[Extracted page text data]
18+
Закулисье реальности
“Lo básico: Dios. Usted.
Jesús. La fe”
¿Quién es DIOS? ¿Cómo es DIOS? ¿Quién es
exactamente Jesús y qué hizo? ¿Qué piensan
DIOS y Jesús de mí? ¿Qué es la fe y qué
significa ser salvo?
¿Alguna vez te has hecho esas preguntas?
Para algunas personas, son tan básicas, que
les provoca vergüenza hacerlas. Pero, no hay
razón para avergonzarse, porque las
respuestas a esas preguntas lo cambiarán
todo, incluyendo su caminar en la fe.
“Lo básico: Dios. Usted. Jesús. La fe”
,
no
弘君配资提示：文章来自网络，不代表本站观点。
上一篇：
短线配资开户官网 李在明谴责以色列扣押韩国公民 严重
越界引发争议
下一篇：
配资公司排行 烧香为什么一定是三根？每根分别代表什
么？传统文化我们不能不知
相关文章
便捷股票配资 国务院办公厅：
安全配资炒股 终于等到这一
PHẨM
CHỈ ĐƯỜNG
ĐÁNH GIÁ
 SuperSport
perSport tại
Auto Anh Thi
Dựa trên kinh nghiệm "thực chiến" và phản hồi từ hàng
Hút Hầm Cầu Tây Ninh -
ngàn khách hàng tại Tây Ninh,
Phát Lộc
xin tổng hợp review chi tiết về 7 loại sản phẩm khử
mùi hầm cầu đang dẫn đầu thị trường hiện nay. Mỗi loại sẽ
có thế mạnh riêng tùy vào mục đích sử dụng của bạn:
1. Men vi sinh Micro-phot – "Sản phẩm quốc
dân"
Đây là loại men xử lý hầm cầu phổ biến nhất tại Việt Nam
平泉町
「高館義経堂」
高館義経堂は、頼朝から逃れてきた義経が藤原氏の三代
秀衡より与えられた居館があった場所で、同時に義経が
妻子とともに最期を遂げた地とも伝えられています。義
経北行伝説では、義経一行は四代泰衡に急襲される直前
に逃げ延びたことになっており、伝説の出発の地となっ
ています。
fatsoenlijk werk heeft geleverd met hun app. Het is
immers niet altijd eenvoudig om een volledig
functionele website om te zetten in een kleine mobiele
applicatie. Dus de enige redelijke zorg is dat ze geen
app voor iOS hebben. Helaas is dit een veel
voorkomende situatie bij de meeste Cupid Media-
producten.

What needs to be done: Write out each entry above exactly as it is written.

Answer section:
18+
Закулисье реальности
“Lo básico: Dios. Usted.
Jesús. La fe”
¿Quién es DIOS? ¿Cómo es DIOS? ¿Quién es
exactamente Jesús y qué hizo? ¿Qué piensan
DIOS y Jesús de mí? ¿Qué es la fe y qué
significa ser salvo?
¿Alguna vez te has hecho esas preguntas?
Para algunas personas, son tan básicas, que
les provoca vergüenza hacerlas. Pero, no hay
razón para avergonzarse, porque las
respuestas a esas preguntas lo cambiarán
todo, incluyendo su caminar en la fe.
“Lo básico: Dios. Usted. Jesús. La fe”
,
no
弘君配资提示：文章来自网络，不代表本站观点。
上一篇：
短线配资开户官网 李在明谴责以色列扣押韩国公民 严重
越界引发争议
下一篇：
配资公司排行 烧香为什么一定是三根？每根分别代表什
么？传统文化我们不能不知
相关文章
便捷股票配资 国务院办公厅：
安全配资炒股 终于等到这一
PHẨM
CHỈ ĐƯỜNG
ĐÁNH GIÁ
 SuperSport
perSport tại
Auto Anh Thi
Dựa trên kinh nghiệm "thực chiến" và phản hồi từ hàng
Hút Hầm Cầu Tây Ninh -
ngàn khách hàng tại Tây Ninh,
Phát Lộc
xin tổng hợp review chi tiết về 7 loại sản phẩm khử
mùi hầm cầu đang dẫn đầu thị trường hiện nay. Mỗi loại sẽ
có thế mạnh riêng tùy vào mục đích sử dụng của bạn:
1. Men vi sinh Micro-phot – "Sản phẩm quốc
dân"
Đây là loại men xử lý hầm cầu phổ biến nhất tại Việt Nam
平泉町
「高館義経堂」
高館義経堂は、頼朝から逃れてきた義経が藤原氏の三代
秀衡より与えられた居館があった場所で、同時に義経が
妻子とともに最期を遂げた地とも伝えられています。義
経北行伝説では、義経一行は四代泰衡に急襲される直前
に逃げ延びたことになっており、伝説の出発の地となっ
ています。
fatsoenlijk werk heeft geleverd met hun app. Het is
immers niet altijd eenvoudig om een volledig
functionele website om te zetten in een kleine mobiele
applicatie. Dus de enige redelijke zorg is dat ze geen
app voor iOS hebben. Helaas is dit een veel
voorkomende situatie bij de meeste Cupid Media-
producten.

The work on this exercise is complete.